Repeat every line of the data exactly, but not the pictures.

• Saved data entries
____________________
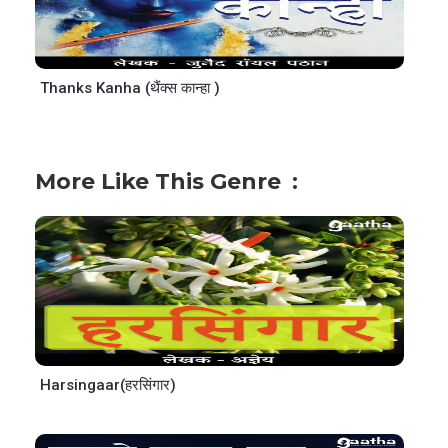
Thanks Kanha (थैंक्स कान्हा )
More Like This Genre
Harsingaar(हरसिंगार)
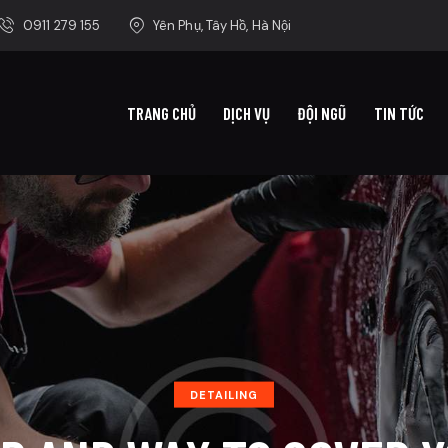
0911 279 155
Yên Phụ, Tây Hồ, Hà Nội
TRANG CHỦ
DỊCH VỤ
ĐỘI NGŨ
TIN TỨC
DETAILING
____________________
• SOLVED EXERCISE
Thanks Kanha (थैंक्स कान्हा )
More Like This Genre
Harsingaar(हरसिंगार)
0911 279 155
Yên Phụ, Tây Hồ, Hà Nội
TRANG CHỦ
DỊCH VỤ
ĐỘI NGŨ
TIN TỨC
DETAILING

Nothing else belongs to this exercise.